Crossposted from SmokeyMonkey.org.
I don't often write much any more as there are plenty of others saying what I want said. Should they not be heard, I will add my voice. However, I do not feel I need to write about torture or Arlen Specter or the latest crisis in Africa when others are doing so adequately. I do need to write about individual experiences that can't be expressed by others.
Such is my tale of a recent conversation with one of my republican friends. He is a well-informed atheist, and we have had many a pleasant conversation about history and classical music. Today, I braved the political debate. It was one of those meandering political debates that touch on every topic because most end at "so we disagree about that".
It went well, and I would simply like to record some of the fallacies I heard and correct them with source information. Details below.
Taxes
Current upper bracket tax rates are immoral, says my client/friend. He claimed the current top marginal rate is 35% and Obama wants to increase it to 40%. With the addition of other taxes (property, sales, et cetera), he claimed an impact of 67% (two-thirds).
He is correct about the current rate, and Obama would allow the Bush tax cuts of 2003 for the wealthiest to expire. This would return the top marginal rate to 39.6%, if I am reading The Tax Foundation report correctly. The last time this "immoral" rate was used was during the Clinton administration (1993 saw the top rate rise from 31% to 39.6%).
To me, this is a non-issue, and, in fact, I believe it is for my debate opponent as well. This would be a 95% safe belief. He, also, made the point that everyone should pay some tax. There may be a finer point to make about effective tax rates (after credits and deductions and such), as that is the only way to reconcile the belief that some people don't pay taxes and some people pay 67% taxes. I would suspect that both cases are vastly overstated.

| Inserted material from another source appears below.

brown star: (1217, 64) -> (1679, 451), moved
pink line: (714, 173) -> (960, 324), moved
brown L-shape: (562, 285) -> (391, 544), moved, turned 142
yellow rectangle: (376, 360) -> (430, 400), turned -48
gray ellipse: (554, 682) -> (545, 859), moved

Oh, yeah, I should mention that my client is an accountant and told me not to question him on taxes because he knows taxes. No dispute there.
Timothy McVeigh
I'm not sure why republicans feel the need to defend the extremists of their ideology, but they will do every time. I was asked point blank whether I feared rightwing neo-nazi domestic terrorists more than I fear foreign islamic terrorists. Based on a recent article I wrote on Domestic Terrorism and Rightwing Extremism, I responded correctly that I was more concerned about terrorists in this country than the nutjobs in other countries. He, then, proceeded to claim, as if informing a child, that there haven't been any domestic terrorists since McVeigh's bombing of a federal building in Oklahoma City. And McVeigh, he said, was an anarchist. My debate opponent directly denied that McVeigh was part of a rightwing, neo-nazi, rascist militia movement.

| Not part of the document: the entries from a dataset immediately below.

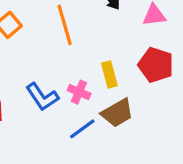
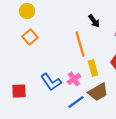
orange line: (65, 25) -> (80, 44), moved
pink cross: (79, 92) -> (74, 79), turned 32

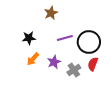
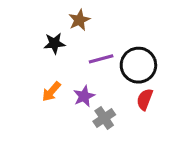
black star: (29, 38) -> (54, 43), moved
gray cross: (74, 70) -> (104, 118), moved

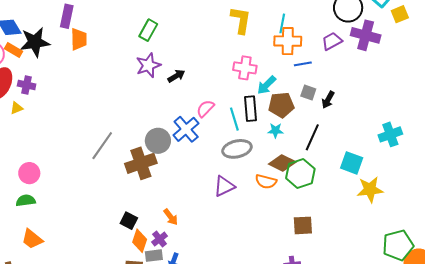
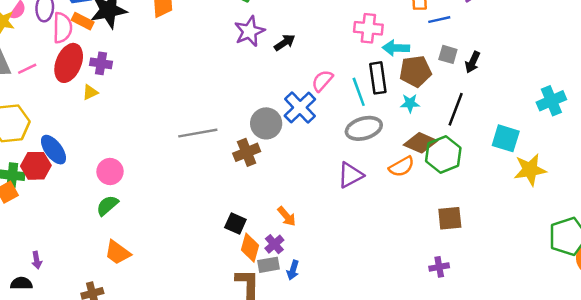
cyan arrow: (267, 85) -> (396, 48), turned 50
gray line: (102, 146) -> (198, 133), turned 48
brown cross: (141, 163) -> (247, 152), size x0.7
orange semicircle: (266, 182) -> (401, 167), turned -40
green semicircle: (26, 201) -> (107, 205), turned -30

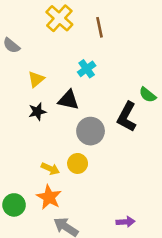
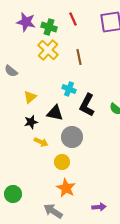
cyan cross: (87, 69) -> (69, 89), turned -32
black L-shape: (127, 117) -> (87, 105), moved
yellow arrow: (50, 169) -> (41, 142), moved
orange star: (49, 197) -> (66, 188), moved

Google the following: "timothy mcveigh militia". The first link is a profile of McVeigh from the BBC.
He began collecting guns while still at school and after he left devoured right-wing, pro-militia magazines like Solider of Fortune and Spotlight. [...] An even stronger influence was The Turner Diaries, a racist, anti-Semitic novel which tells the story of a gun enthusiast who reacts against tighter gun laws and starts a revolution by packing a van with home made explosives and blowing up the FBI headquarters in Washington.
The Turner Diaries continues to cause more domestic violence than any Osama bin Laden video or extremist fatwa ever will. See Richard Poplawski for real and very recent evidence of this continued threat to the very fabric of our society, taking place here, in our supermarkets and neighborhoods.
Fannie and Freddie
Fannie Mae and Freddie Mac caused the global recession because they were buying subprime loans and credit default swaps.
This has been debunked many times. Paul Krugman, from June of 2008, is the best.
[T]hey [Fannie Mae and Freddie Mac] didn’t do any subprime lending, because they can’t: the definition of a subprime loan is precisely a loan that doesn’t meet the requirement, imposed by law, that Fannie and Freddie buy only mortgages issued to borrowers who made substantial down payments and carefully documented their income.
Education
I may not be recalling this correctly, but if I am, this is a clear case of direct and blatant misinformation making into a debate as a fact. My opponent asked me about my biggest priorities and I responded, "education". He then made the claim that spending money on education is not effective, as evidenced by the DC school district. He claimed that DC spends the most per capita of any state in the nation and gets the worst results.
Actually, the District of Columbia is 14th in per capita spending, but it does indeed have the worst assessment scores in the nation in all areas, according to Statemaster.com, an online database of publicly available statistics in a nice searchable format.
You can't always have debate materials handy, but I knew this was bogus when I heard it. In fact, looking at the numbers, there appears to be a pretty obvious correlation between higher per capita spending and more proficient assessments as well as between lower spending and lower assessments, the DC example aside. I am not suggesting throwing money at the problem; I'm suggesting we throw money at the teachers.
I was told in response to this that the California teachers' unions were actually making the problem worse by raising their incomes and living standards. Such is the thinking of a republican.
Summary
Epistemically, republicans are almost always wrong. Discussion of facts is often useless. Disparaging their sources is pointless. However, when arguing with a fellow atheist and avid reader of history, I expect a certain epistemic and historiographic common ground. I found today that politics, at least for republicans, cannot be informed by reality.